▸ **TASK GOAL**: Transcribe word for word the lines spanning the line with "Punxsutawney, Pennsylvania: The" through the end of the records.

○ ○ ○ ○

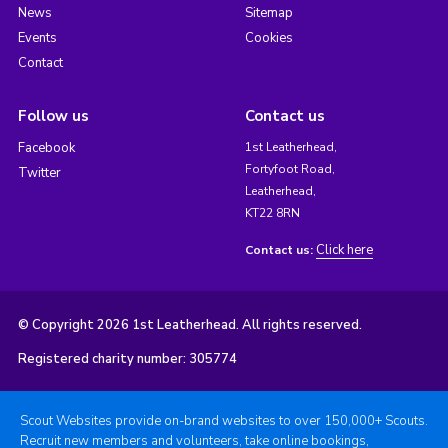
News
Sitemap
Events
Cookies
Contact
Follow us
Contact us
Facebook
1st Leatherhead,
Fortyfoot Road,
Twitter
Leatherhead,
KT22 8RN
Click here
Contact us:
© Copyright 2026 1st Leatherhead. All rights reserved.
Registered charity number: 305774
Scout Websites provide on-brand websites to over 150,000+ Scouts.
Recruit new members and volunteers, take online bookings,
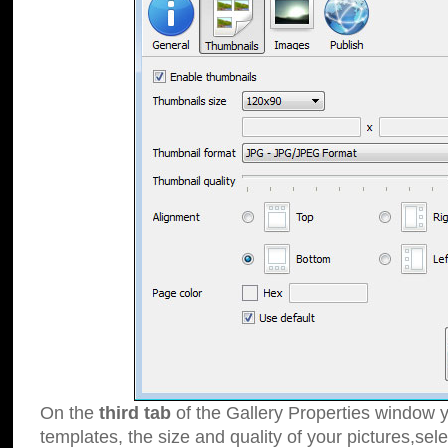
On the
third tab
of the Gallery Properties window y
templates, the size and quality of your pictures,sele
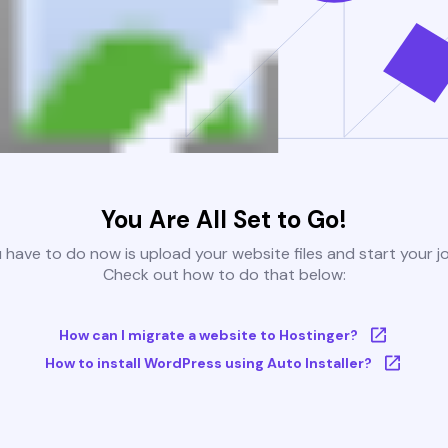
You Are All Set to Go!
u have to do now is upload your website files and start your j
Check out how to do that below:
How can I migrate a website to Hostinger?
How to install WordPress using Auto Installer?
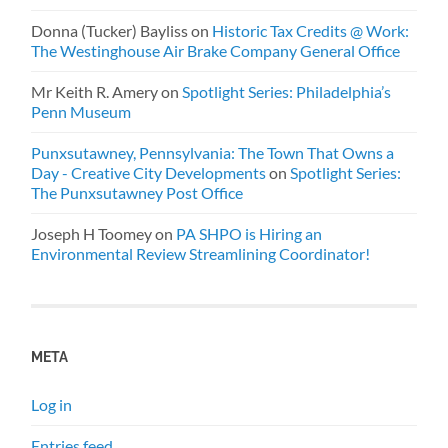
Donna (Tucker) Bayliss
on
Historic Tax Credits @ Work:
The Westinghouse Air Brake Company General Office
Mr Keith R. Amery
on
Spotlight Series: Philadelphia’s
Penn Museum
Punxsutawney, Pennsylvania: The Town That Owns a
Day - Creative City Developments
on
Spotlight Series:
The Punxsutawney Post Office
Joseph H Toomey
on
PA SHPO is Hiring an
Environmental Review Streamlining Coordinator!
META
Log in
Entries feed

○ ○ ○ ○

▸ **WRITTEN ANSWER**:
Punxsutawney, Pennsylvania: The Town That Owns a
Day - Creative City Developments
on
Spotlight Series:
The Punxsutawney Post Office
Joseph H Toomey
on
PA SHPO is Hiring an
Environmental Review Streamlining Coordinator!
META
Log in
Entries feed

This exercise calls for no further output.